▶ _REQUIRED WORK_: Every entry that follows should be output exactly, and every image in it left out.
+++ RAW DATA
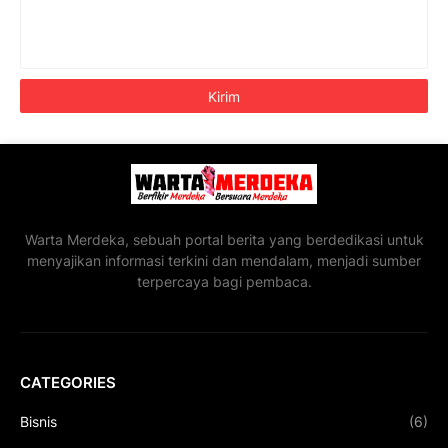
Warta Merdeka, sebuah portal berita yang berdedikasi untuk
menyajikan informasi terkini dan mendalam, menjadi sumber
terpercaya bagi pembaca.
CATEGORIES
Bisnis
(6)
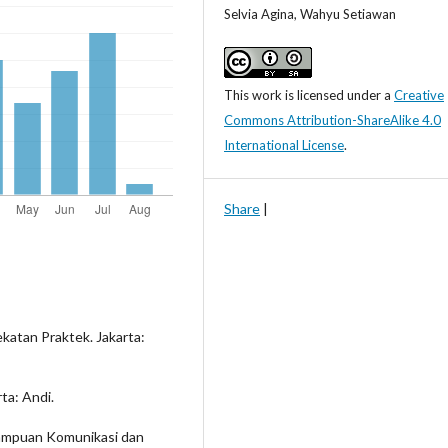
Selvia Agina, Wahyu Setiawan
This work is licensed under a
Creative
Commons Attribution-ShareAlike 4.0
International License
.
Share
|
ekatan Praktek. Jakarta:
ta: Andi.
ampuan Komunikasi dan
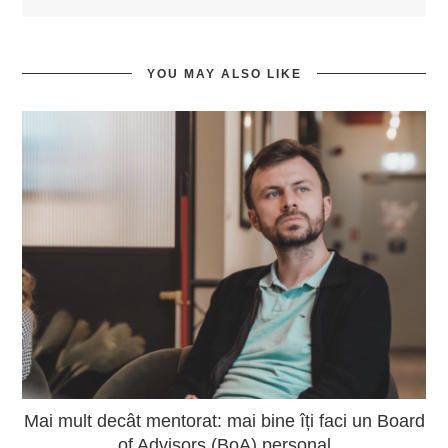
YOU MAY ALSO LIKE
Mai mult decât mentorat: mai bine îți faci un Board
of Advisors (BoA) personal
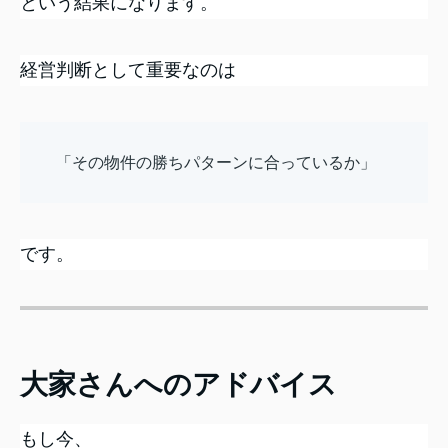
という結果になります。
経営判断として重要なのは
「その物件の勝ちパターンに合っているか」
です。
大家さんへのアドバイス
もし今、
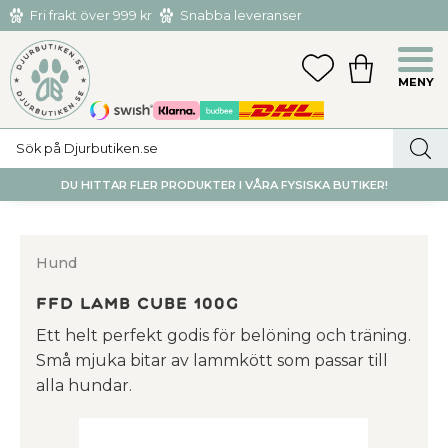
Fri frakt över 999 kr
Snabba leveranser
Hämta och returnera i butiken i Tumba eller Huddinge C
Meny
FAVORITER
KUNDVAGN
utan kostnad
DU HITTAR FLER PRODUKTER I VÅRA FYSISKA BUTIKER!
Hund
FFD Lamb cube 100g
Ett helt perfekt godis för belöning och träning.
Små mjuka bitar av lammkött som passar till
alla hundar.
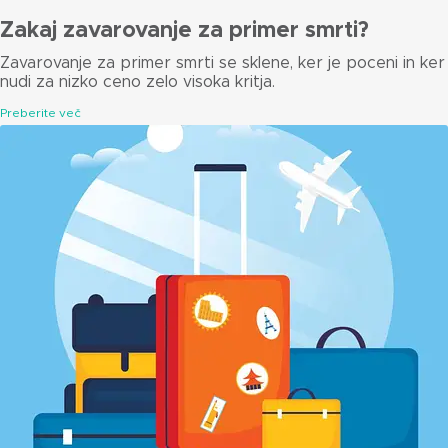
Zakaj zavarovanje za primer smrti?
Zavarovanje za primer smrti se sklene, ker je poceni in ker
nudi za nizko ceno zelo visoka kritja.
Preberite več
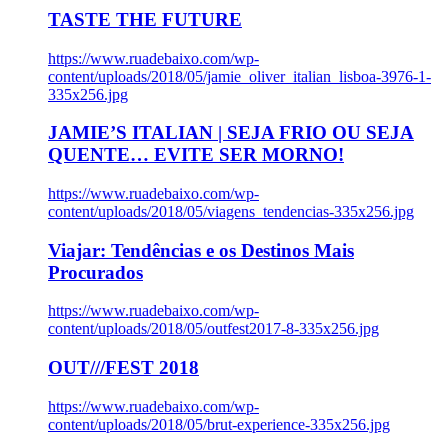
TASTE THE FUTURE
https://www.ruadebaixo.com/wp-
content/uploads/2018/05/jamie_oliver_italian_lisboa-3976-1-
335x256.jpg
JAMIE’S ITALIAN | SEJA FRIO OU SEJA
QUENTE… EVITE SER MORNO!
https://www.ruadebaixo.com/wp-
content/uploads/2018/05/viagens_tendencias-335x256.jpg
Viajar: Tendências e os Destinos Mais
Procurados
https://www.ruadebaixo.com/wp-
content/uploads/2018/05/outfest2017-8-335x256.jpg
OUT///FEST 2018
https://www.ruadebaixo.com/wp-
content/uploads/2018/05/brut-experience-335x256.jpg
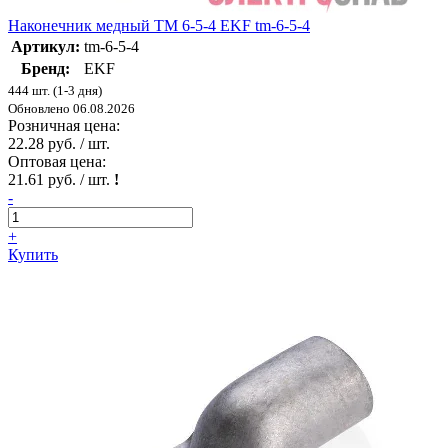
Наконечник медный ТМ 6-5-4 EKF tm-6-5-4
Артикул:
tm-6-5-4
Бренд:
EKF
444 шт. (1-3 дня)
Обновлено 06.08.2026
Розничная цена:
22.28 руб. / шт.
Оптовая цена:
21.61 руб. / шт.
!
-
+
Купить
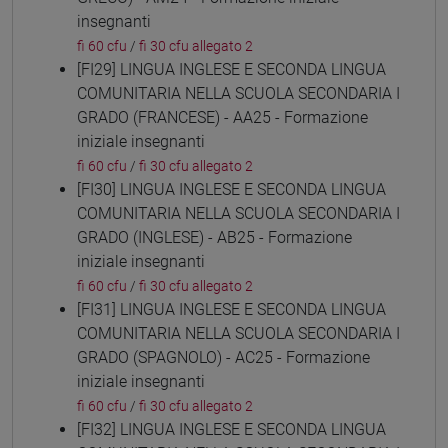
insegnanti
fi 60 cfu
/
fi 30 cfu allegato 2
[FI29] LINGUA INGLESE E SECONDA LINGUA
COMUNITARIA NELLA SCUOLA SECONDARIA I
GRADO (FRANCESE) - AA25 - Formazione
iniziale insegnanti
fi 60 cfu
/
fi 30 cfu allegato 2
[FI30] LINGUA INGLESE E SECONDA LINGUA
COMUNITARIA NELLA SCUOLA SECONDARIA I
GRADO (INGLESE) - AB25 - Formazione
iniziale insegnanti
fi 60 cfu
/
fi 30 cfu allegato 2
[FI31] LINGUA INGLESE E SECONDA LINGUA
COMUNITARIA NELLA SCUOLA SECONDARIA I
GRADO (SPAGNOLO) - AC25 - Formazione
iniziale insegnanti
fi 60 cfu
/
fi 30 cfu allegato 2
[FI32] LINGUA INGLESE E SECONDA LINGUA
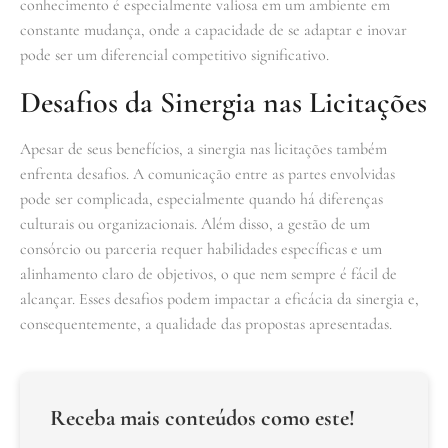
conhecimento é especialmente valiosa em um ambiente em
constante mudança, onde a capacidade de se adaptar e inovar
pode ser um diferencial competitivo significativo.
Desafios da Sinergia nas Licitações
Apesar de seus benefícios, a sinergia nas licitações também
enfrenta desafios. A comunicação entre as partes envolvidas
pode ser complicada, especialmente quando há diferenças
culturais ou organizacionais. Além disso, a gestão de um
consórcio ou parceria requer habilidades específicas e um
alinhamento claro de objetivos, o que nem sempre é fácil de
alcançar. Esses desafios podem impactar a eficácia da sinergia e,
consequentemente, a qualidade das propostas apresentadas.
Receba mais conteúdos como este!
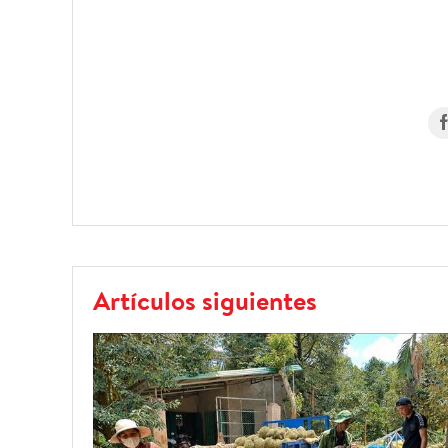
Artículos siguientes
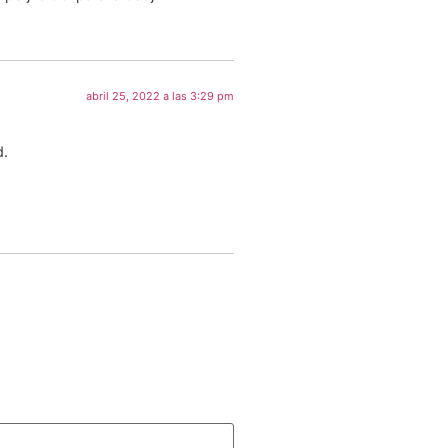
abril 25, 2022 a las 3:29 pm
d.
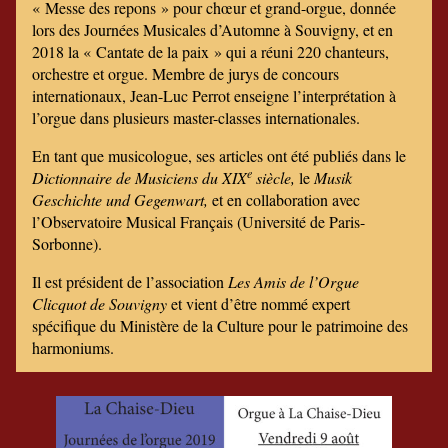
« Messe des repons » pour chœur et grand-orgue, donnée
lors des Journées Musicales d’Automne à Souvigny, et en
2018 la « Cantate de la paix » qui a réuni 220 chanteurs,
orchestre et orgue. Membre de jurys de concours
internationaux, Jean-Luc Perrot enseigne l’interprétation à
l’orgue dans plusieurs master-classes internationales.
En tant que musicologue, ses articles ont été publiés dans le
e
Dictionnaire de Musiciens du XIX
siècle,
le
Musik
Geschichte und Gegenwart,
et en collaboration avec
l’Observatoire Musical Français (Université de Paris-
Sorbonne).
Il est président de l’association
Les Amis de l’Orgue
Clicquot de Souvigny
et vient d’être nommé expert
spécifique du Ministère de la Culture pour le patrimoine des
harmoniums.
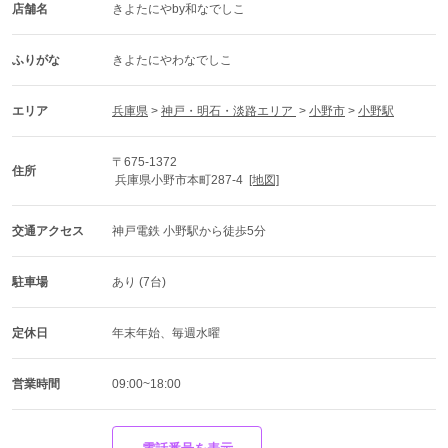
店舗名
きよたにやby和なでしこ
ふりがな
きよたにやわなでしこ
エリア
兵庫県
 > 
神戸・明石・淡路エリア 
 > 
小野市
 > 
小野駅
〒675-1372
住所
 兵庫県小野市本町287-4  
[地図]
交通アクセス
神戸電鉄 小野駅から徒歩5分
駐車場
あり (7台)
定休日
年末年始、毎週水曜
営業時間
09:00~18:00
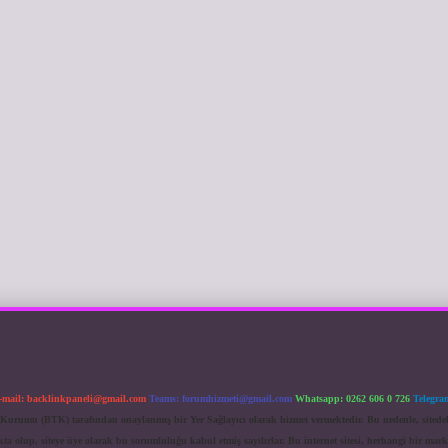
-mail:
backlinkpaneli@gmail.com
Teams:
forumhizmeti@gmail.com
Whatsapp: 0262 606 0 726
Telegra
im Kurumu (BTK) tarafından onaylanmış bir Yer Sağlayıcı olarak hizmet vermektedir. Bu nedenle, sited
 olup, siteye üye olarak bu sorumluluğu kabul etmiş sayılırlar. Bu internet sitesi, herhangi bir mark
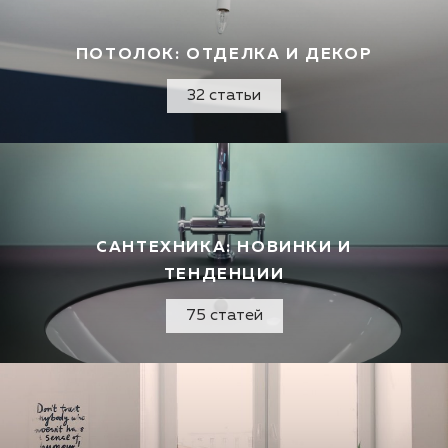
ПОТОЛОК: ОТДЕЛКА И ДЕКОР
32 статьи
САНТЕХНИКА: НОВИНКИ И
ТЕНДЕНЦИИ
75 статей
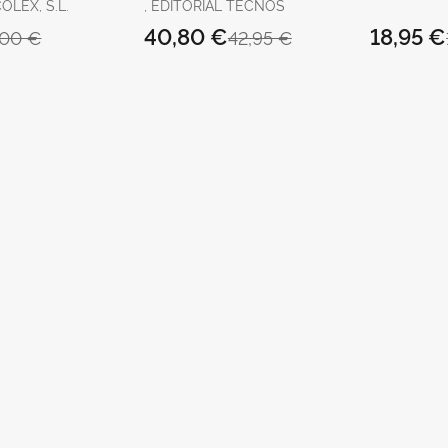
ía
OLEX, S.L.
, EDITORIAL TECNOS
40,80 €
18,95 €
,00 €
42,95 €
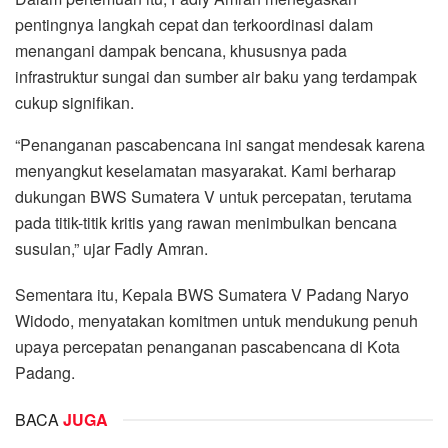
pentingnya langkah cepat dan terkoordinasi dalam
menangani dampak bencana, khususnya pada
infrastruktur sungai dan sumber air baku yang terdampak
cukup signifikan.
“Penanganan pascabencana ini sangat mendesak karena
menyangkut keselamatan masyarakat. Kami berharap
dukungan BWS Sumatera V untuk percepatan, terutama
pada titik-titik kritis yang rawan menimbulkan bencana
susulan,” ujar Fadly Amran.
Sementara itu, Kepala BWS Sumatera V Padang Naryo
Widodo, menyatakan komitmen untuk mendukung penuh
upaya percepatan penanganan pascabencana di Kota
Padang.
BACA
JUGA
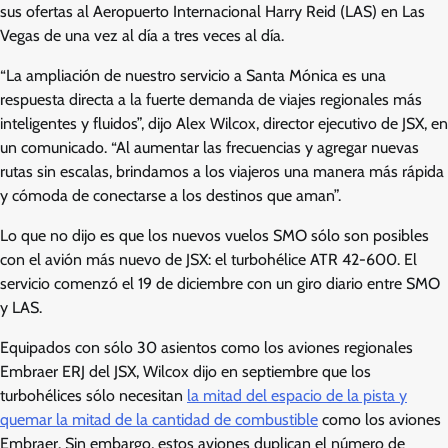
sus ofertas al Aeropuerto Internacional Harry Reid (LAS) en Las
Vegas de una vez al día a tres veces al día.
“La ampliación de nuestro servicio a Santa Mónica es una
respuesta directa a la fuerte demanda de viajes regionales más
inteligentes y fluidos”, dijo Alex Wilcox, director ejecutivo de JSX, en
un comunicado. “Al aumentar las frecuencias y agregar nuevas
rutas sin escalas, brindamos a los viajeros una manera más rápida
y cómoda de conectarse a los destinos que aman”.
Lo que no dijo es que los nuevos vuelos SMO sólo son posibles
con el avión más nuevo de JSX: el turbohélice ATR 42-600. El
servicio comenzó el 19 de diciembre con un giro diario entre SMO
y LAS.
Equipados con sólo 30 asientos como los aviones regionales
Embraer ERJ del JSX, Wilcox dijo en septiembre que los
turbohélices sólo necesitan
la mitad del espacio de la pista y
quemar la mitad de la cantidad de combustible
como los aviones
Embraer. Sin embargo, estos aviones duplican el número de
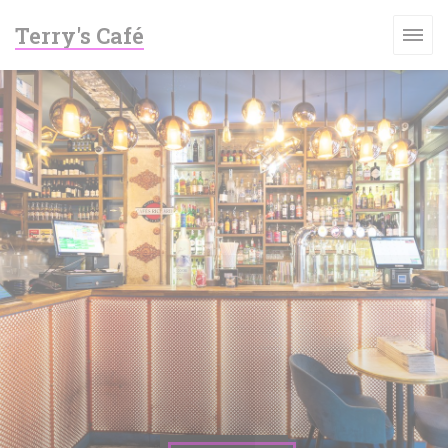
Personnalisation de vos choix en matière de cookies
Terry's Café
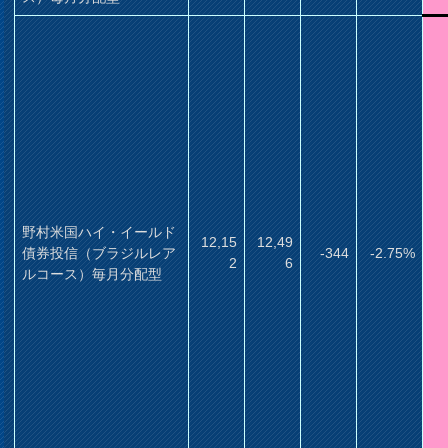
野村米国ハイ・イールド
12,15
12,49
債券投信（ブラジルレア
-344
-2.75%
2
6
ルコース）毎月分配型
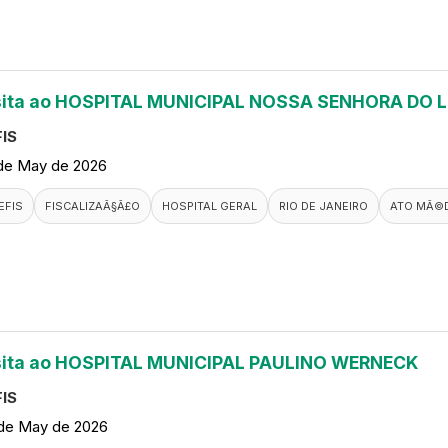
sita ao HOSPITAL MUNICIPAL NOSSA SENHORA DO 
IS
de May de 2026
EFIS
FISCALIZAÃ§Ã£O
HOSPITAL GERAL
RIO DE JANEIRO
ATO MÃ©
sita ao HOSPITAL MUNICIPAL PAULINO WERNECK
IS
de May de 2026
++++++
▶ _REPLY_:
Warta Merdeka, sebuah portal berita yang berdedikasi untuk
menyajikan informasi terkini dan mendalam, menjadi sumber
terpercaya bagi pembaca.
CATEGORIES
Bisnis
(6)
Selvia Agina, Wahyu Setiawan
This work is licensed under a
Creative
Commons Attribution-ShareAlike 4.0
International License
.
Share
|
ekatan Praktek. Jakarta:
ta: Andi.
ampuan Komunikasi dan
YOU MAY ALSO LIKE
Mai mult decât mentorat: mai bine îți faci un Board
of Advisors (BoA) personal
という結果になります。
経営判断として重要なのは
「その物件の勝ちパターンに合っているか」
です。
大家さんへのアドバイス
もし今、
Fri frakt över 999 kr
Snabba leveranser
Hämta och returnera i butiken i Tumba eller Huddinge C
Meny
FAVORITER
KUNDVAGN
utan kostnad
DU HITTAR FLER PRODUKTER I VÅRA FYSISKA BUTIKER!
Hund
FFD Lamb cube 100g
Ett helt perfekt godis för belöning och träning.
Små mjuka bitar av lammkött som passar till
alla hundar.
Zakaj zavarovanje za primer smrti?
Zavarovanje za primer smrti se sklene, ker je poceni in ker
nudi za nizko ceno zelo visoka kritja.
Preberite več
TASTE THE FUTURE
https://www.ruadebaixo.com/wp-
content/uploads/2018/05/jamie_oliver_italian_lisboa-3976-1-
335x256.jpg
JAMIE’S ITALIAN | SEJA FRIO OU SEJA
QUENTE… EVITE SER MORNO!
https://www.ruadebaixo.com/wp-
content/uploads/2018/05/viagens_tendencias-335x256.jpg
Viajar: Tendências e os Destinos Mais
Procurados
https://www.ruadebaixo.com/wp-
content/uploads/2018/05/outfest2017-8-335x256.jpg
OUT///FEST 2018
https://www.ruadebaixo.com/wp-
content/uploads/2018/05/brut-experience-335x256.jpg
Наконечник медный ТМ 6-5-4 EKF tm-6-5-4
Артикул:
tm-6-5-4
Бренд:
EKF
444 шт. (1-3 дня)
Обновлено 06.08.2026
Розничная цена:
22.28 руб. / шт.
Оптовая цена:
21.61 руб. / шт.
!
-
+
Купить
insegnanti
fi 60 cfu
/
fi 30 cfu allegato 2
[FI29] LINGUA INGLESE E SECONDA LINGUA
COMUNITARIA NELLA SCUOLA SECONDARIA I
GRADO (FRANCESE) - AA25 - Formazione
iniziale insegnanti
fi 60 cfu
/
fi 30 cfu allegato 2
[FI30] LINGUA INGLESE E SECONDA LINGUA
COMUNITARIA NELLA SCUOLA SECONDARIA I
GRADO (INGLESE) - AB25 - Formazione
iniziale insegnanti
fi 60 cfu
/
fi 30 cfu allegato 2
[FI31] LINGUA INGLESE E SECONDA LINGUA
COMUNITARIA NELLA SCUOLA SECONDARIA I
GRADO (SPAGNOLO) - AC25 - Formazione
iniziale insegnanti
fi 60 cfu
/
fi 30 cfu allegato 2
[FI32] LINGUA INGLESE E SECONDA LINGUA
conhecimento é especialmente valiosa em um ambiente em
constante mudança, onde a capacidade de se adaptar e inovar
pode ser um diferencial competitivo significativo.
Desafios da Sinergia nas Licitações
Apesar de seus benefícios, a sinergia nas licitações também
enfrenta desafios. A comunicação entre as partes envolvidas
pode ser complicada, especialmente quando há diferenças
culturais ou organizacionais. Além disso, a gestão de um
consórcio ou parceria requer habilidades específicas e um
alinhamento claro de objetivos, o que nem sempre é fácil de
alcançar. Esses desafios podem impactar a eficácia da sinergia e,
consequentemente, a qualidade das propostas apresentadas.
Receba mais conteúdos como este!
Artículos siguientes
abril 25, 2022 a las 3:29 pm
d.
« Messe des repons » pour chœur et grand-orgue, donnée
lors des Journées Musicales d’Automne à Souvigny, et en
2018 la « Cantate de la paix » qui a réuni 220 chanteurs,
orchestre et orgue. Membre de jurys de concours
internationaux, Jean-Luc Perrot enseigne l’interprétation à
l’orgue dans plusieurs master-classes internationales.
En tant que musicologue, ses articles ont été publiés dans le
e
Dictionnaire de Musiciens du XIX
siècle,
le
Musik
Geschichte und Gegenwart,
et en collaboration avec
l’Observatoire Musical Français (Université de Paris-
Sorbonne).
Il est président de l’association
Les Amis de l’Orgue
Clicquot de Souvigny
et vient d’être nommé expert
spécifique du Ministère de la Culture pour le patrimoine des
harmoniums.
店舗名
きよたにやby和なでしこ
ふりがな
きよたにやわなでしこ
エリア
兵庫県
 > 
神戸・明石・淡路エリア 
 > 
小野市
 > 
小野駅
〒675-1372
住所
 兵庫県小野市本町287-4  
[地図]
交通アクセス
神戸電鉄 小野駅から徒歩5分
駐車場
あり (7台)
定休日
年末年始、毎週水曜
営業時間
09:00~18:00
-mail:
backlinkpaneli@gmail.com
Teams:
forumhizmeti@gmail.com
Whatsapp: 0262 606 0 726
Telegra
im Kurumu (BTK) tarafından onaylanmış bir Yer Sağlayıcı olarak hizmet vermektedir. Bu nedenle, sited
 olup, siteye üye olarak bu sorumluluğu kabul etmiş sayılırlar. Bu internet sitesi, herhangi bir mark
ПОТОЛОК: ОТДЕЛКА И ДЕКОР
32 статьи
САНТЕХНИКА: НОВИНКИ И
ТЕНДЕНЦИИ
75 статей
ía
OLEX, S.L.
, EDITORIAL TECNOS
40,80 €
18,95 €
,00 €
42,95 €
pentingnya langkah cepat dan terkoordinasi dalam
menangani dampak bencana, khususnya pada
infrastruktur sungai dan sumber air baku yang terdampak
cukup signifikan.
“Penanganan pascabencana ini sangat mendesak karena
menyangkut keselamatan masyarakat. Kami berharap
dukungan BWS Sumatera V untuk percepatan, terutama
pada titik-titik kritis yang rawan menimbulkan bencana
susulan,” ujar Fadly Amran.
Sementara itu, Kepala BWS Sumatera V Padang Naryo
Widodo, menyatakan komitmen untuk mendukung penuh
upaya percepatan penanganan pascabencana di Kota
Padang.
BACA
JUGA
sus ofertas al Aeropuerto Internacional Harry Reid (LAS) en Las
Vegas de una vez al día a tres veces al día.
“La ampliación de nuestro servicio a Santa Mónica es una
respuesta directa a la fuerte demanda de viajes regionales más
inteligentes y fluidos”, dijo Alex Wilcox, director ejecutivo de JSX, en
un comunicado. “Al aumentar las frecuencias y agregar nuevas
rutas sin escalas, brindamos a los viajeros una manera más rápida
y cómoda de conectarse a los destinos que aman”.
Lo que no dijo es que los nuevos vuelos SMO sólo son posibles
con el avión más nuevo de JSX: el turbohélice ATR 42-600. El
servicio comenzó el 19 de diciembre con un giro diario entre SMO
y LAS.
Equipados con sólo 30 asientos como los aviones regionales
Embraer ERJ del JSX, Wilcox dijo en septiembre que los
turbohélices sólo necesitan
la mitad del espacio de la pista y
quemar la mitad de la cantidad de combustible
como los aviones
Embraer. Sin embargo, estos aviones duplican el número de
Personnalisation de vos choix en matière de cookies
Terry's Café
野村米国ハイ・イールド
12,15
12,49
債券投信（ブラジルレア
-344
-2.75%
2
6
ルコース）毎月分配型
sita ao HOSPITAL MUNICIPAL NOSSA SENHORA DO 
IS
de May de 2026
EFIS
FISCALIZAÃ§Ã£O
HOSPITAL GERAL
RIO DE JANEIRO
ATO MÃ©
sita ao HOSPITAL MUNICIPAL PAULINO WERNECK
IS
de May de 2026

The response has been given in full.